Daniel Grove, M.D is board certified in general internal medicine, critical care, and pulmonology.He originally sought to make a pamphlet to help educate his patients about their weight in a way that brief office visits allow. He became frustrated with the lack of information and outright falsehoods that are everywhere. Soon, he was prompted to conduct more research and the result is his book, The Weight Loss Counter-Revolution. He also provides information through a blog. Recently he shared that in 1971, a 27-year-old, 456-pound man went to his local university department of medicine to get advice on how to lose weight. Their response was startling but simple: stop eating altogether. While most people would look aghast and think the doctors were nuts, this guy was desperate enough to give it a try. His results over the ensuing weeks were so dramatic that he decided to prolong the fasting deprivation—for more than a year! He ate nothing but vitamins, non-caloric fluids, and yeast for a whopping 382 days. He lost 276 pounds and gained himself a spot in the Guinness Book of World Records. What’s more, he did so with no ill health effects. When the doctors checked back in on him five years later, he had gained back only about 15 pounds.

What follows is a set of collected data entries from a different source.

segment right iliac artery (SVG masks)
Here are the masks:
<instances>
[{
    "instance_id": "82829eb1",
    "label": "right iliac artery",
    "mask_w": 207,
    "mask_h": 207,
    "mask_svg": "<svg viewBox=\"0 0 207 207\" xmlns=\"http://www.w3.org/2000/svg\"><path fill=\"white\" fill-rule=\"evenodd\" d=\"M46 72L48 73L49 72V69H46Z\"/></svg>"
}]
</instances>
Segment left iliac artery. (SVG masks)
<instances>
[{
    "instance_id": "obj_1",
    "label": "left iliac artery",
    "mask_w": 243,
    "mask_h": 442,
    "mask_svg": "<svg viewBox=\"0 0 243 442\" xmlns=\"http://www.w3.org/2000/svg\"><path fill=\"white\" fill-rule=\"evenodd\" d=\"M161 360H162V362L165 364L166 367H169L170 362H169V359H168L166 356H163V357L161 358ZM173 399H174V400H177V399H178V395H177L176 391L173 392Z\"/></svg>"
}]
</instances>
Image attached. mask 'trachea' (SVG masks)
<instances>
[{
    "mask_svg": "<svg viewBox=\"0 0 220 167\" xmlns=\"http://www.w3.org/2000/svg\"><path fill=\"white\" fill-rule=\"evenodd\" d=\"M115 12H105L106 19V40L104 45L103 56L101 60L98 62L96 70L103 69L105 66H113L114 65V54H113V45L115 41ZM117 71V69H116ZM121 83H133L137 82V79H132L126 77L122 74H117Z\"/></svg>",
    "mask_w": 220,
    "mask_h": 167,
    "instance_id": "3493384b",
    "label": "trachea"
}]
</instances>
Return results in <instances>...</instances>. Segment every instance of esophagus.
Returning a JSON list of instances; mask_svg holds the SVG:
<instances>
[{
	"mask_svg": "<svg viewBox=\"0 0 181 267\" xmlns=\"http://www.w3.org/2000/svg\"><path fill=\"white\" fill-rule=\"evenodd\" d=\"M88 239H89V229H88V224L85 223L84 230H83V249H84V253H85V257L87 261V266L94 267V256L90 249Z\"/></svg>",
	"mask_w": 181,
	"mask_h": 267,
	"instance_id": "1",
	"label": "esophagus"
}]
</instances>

Although parts of the report seem unbelievable, and the period of fasting is obviously extreme, this dramatic anecdote highlights a very important point. Sometimes, extreme situations call for extreme actions. If you are obese and are suffering from any of the many obesity-associated diseases, I can assure you that extreme measures are warranted. It also helps us refine the definition of what “extreme” is when talking about weight loss. Cutting out a piece of your stomach and stretch of large intestines is no longer considered extreme but I would argue it is far riskier than not eating for a year.

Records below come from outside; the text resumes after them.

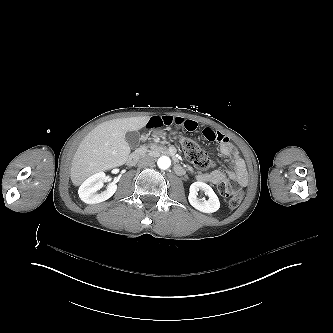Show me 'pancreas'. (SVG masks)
<instances>
[{"mask_svg":"<svg viewBox=\"0 0 333 333\" xmlns=\"http://www.w3.org/2000/svg\"><path fill=\"white\" fill-rule=\"evenodd\" d=\"M144 153L148 156L159 157L161 154H168L169 150L166 146L158 143H149L143 147Z\"/></svg>","mask_w":333,"mask_h":333,"instance_id":"obj_1","label":"pancreas"}]
</instances>
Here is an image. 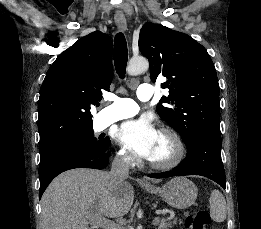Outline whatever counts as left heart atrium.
Wrapping results in <instances>:
<instances>
[{"label":"left heart atrium","mask_w":261,"mask_h":229,"mask_svg":"<svg viewBox=\"0 0 261 229\" xmlns=\"http://www.w3.org/2000/svg\"><path fill=\"white\" fill-rule=\"evenodd\" d=\"M117 138L137 156L150 159L157 144L159 133L147 120H131L119 127Z\"/></svg>","instance_id":"obj_1"}]
</instances>
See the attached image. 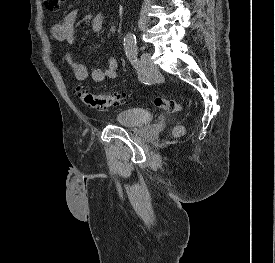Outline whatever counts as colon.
<instances>
[{
    "label": "colon",
    "mask_w": 275,
    "mask_h": 263,
    "mask_svg": "<svg viewBox=\"0 0 275 263\" xmlns=\"http://www.w3.org/2000/svg\"><path fill=\"white\" fill-rule=\"evenodd\" d=\"M61 0H44V6L49 11H57L60 7ZM76 96L87 106L93 108L106 109L110 107L120 106L128 101L126 94L102 93L94 94L86 90L82 85H77L74 88ZM155 106L164 110L167 113H176L180 111L181 105L173 99L156 98ZM184 132L182 125H177L173 131V136H180Z\"/></svg>",
    "instance_id": "obj_1"
}]
</instances>
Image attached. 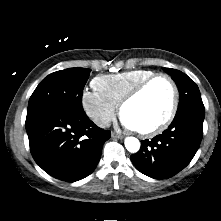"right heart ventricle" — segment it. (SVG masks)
Here are the masks:
<instances>
[{"mask_svg":"<svg viewBox=\"0 0 221 221\" xmlns=\"http://www.w3.org/2000/svg\"><path fill=\"white\" fill-rule=\"evenodd\" d=\"M155 74L151 70L135 69L117 74L101 75L92 81L94 90L119 105L123 97L136 85Z\"/></svg>","mask_w":221,"mask_h":221,"instance_id":"right-heart-ventricle-1","label":"right heart ventricle"}]
</instances>
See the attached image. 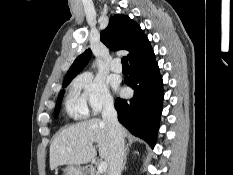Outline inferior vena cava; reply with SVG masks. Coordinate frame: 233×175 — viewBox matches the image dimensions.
I'll return each instance as SVG.
<instances>
[{
	"instance_id": "602c4592",
	"label": "inferior vena cava",
	"mask_w": 233,
	"mask_h": 175,
	"mask_svg": "<svg viewBox=\"0 0 233 175\" xmlns=\"http://www.w3.org/2000/svg\"><path fill=\"white\" fill-rule=\"evenodd\" d=\"M103 122L108 125L113 142L112 156L109 163L108 175H121L124 159V137L122 127L117 119L113 100H107L102 111Z\"/></svg>"
}]
</instances>
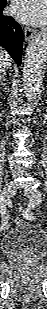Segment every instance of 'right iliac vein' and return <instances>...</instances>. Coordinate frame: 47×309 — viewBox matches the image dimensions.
Returning a JSON list of instances; mask_svg holds the SVG:
<instances>
[{"instance_id": "63e3f726", "label": "right iliac vein", "mask_w": 47, "mask_h": 309, "mask_svg": "<svg viewBox=\"0 0 47 309\" xmlns=\"http://www.w3.org/2000/svg\"><path fill=\"white\" fill-rule=\"evenodd\" d=\"M15 191H16V186L14 182H10L6 184L2 191V195L5 198V201L8 200L10 197H12L15 194ZM8 227H9V224L7 223V225H5L2 228V230H6L8 229Z\"/></svg>"}]
</instances>
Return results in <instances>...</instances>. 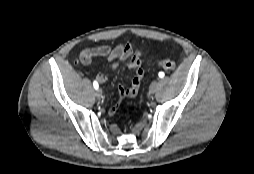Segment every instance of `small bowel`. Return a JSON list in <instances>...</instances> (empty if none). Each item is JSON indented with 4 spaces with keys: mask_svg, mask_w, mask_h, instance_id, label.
Returning <instances> with one entry per match:
<instances>
[{
    "mask_svg": "<svg viewBox=\"0 0 254 174\" xmlns=\"http://www.w3.org/2000/svg\"><path fill=\"white\" fill-rule=\"evenodd\" d=\"M101 56L107 57L108 61L112 65V69H116L119 64L126 63L130 68L134 70V75L131 79L130 85L124 87L119 86V93L121 96L134 97L138 94L144 71L142 68L144 62L143 53L136 49L132 44L122 42L115 47L110 45H102L90 49H85L80 54V61L83 64H89L94 57ZM99 83H105L107 81V74L100 72L96 76ZM117 107L111 106L108 109V114L112 115L116 112Z\"/></svg>",
    "mask_w": 254,
    "mask_h": 174,
    "instance_id": "small-bowel-1",
    "label": "small bowel"
}]
</instances>
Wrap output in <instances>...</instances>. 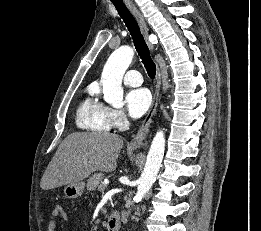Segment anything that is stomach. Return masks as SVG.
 Masks as SVG:
<instances>
[{
  "mask_svg": "<svg viewBox=\"0 0 261 231\" xmlns=\"http://www.w3.org/2000/svg\"><path fill=\"white\" fill-rule=\"evenodd\" d=\"M85 183L80 181L75 184H67L64 188V194L66 198L74 199L83 194Z\"/></svg>",
  "mask_w": 261,
  "mask_h": 231,
  "instance_id": "0dacf381",
  "label": "stomach"
}]
</instances>
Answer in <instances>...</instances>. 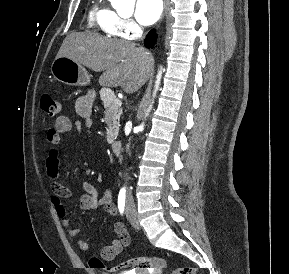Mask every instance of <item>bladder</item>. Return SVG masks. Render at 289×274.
I'll return each mask as SVG.
<instances>
[{
    "instance_id": "bladder-1",
    "label": "bladder",
    "mask_w": 289,
    "mask_h": 274,
    "mask_svg": "<svg viewBox=\"0 0 289 274\" xmlns=\"http://www.w3.org/2000/svg\"><path fill=\"white\" fill-rule=\"evenodd\" d=\"M118 274H148L146 271H127V272H120Z\"/></svg>"
}]
</instances>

Types of intermittent fasting diets:
Alternate-day fasting: Subjects eat every other day. For humans, non-eating days typically consist of one small meal of around 500 calories, amounting to a dietary energy reduction of approximately 65- 80%.
5:2 diet: A person eats five days of the week and abstains from eating the other two (for example eating on Monday, Wednesday, Friday, Saturday, and Sunday and fasting on Tuesday and Thursday)—save for one small, 500-calorie meal on fasting days (cutting dietary energy by about 65- 80% on those days).
Time-restricted feeding: Calories are not restricted, and dietary composition is not altered. But eating is confined to a window of typically 8, 10, or 12 hours per day.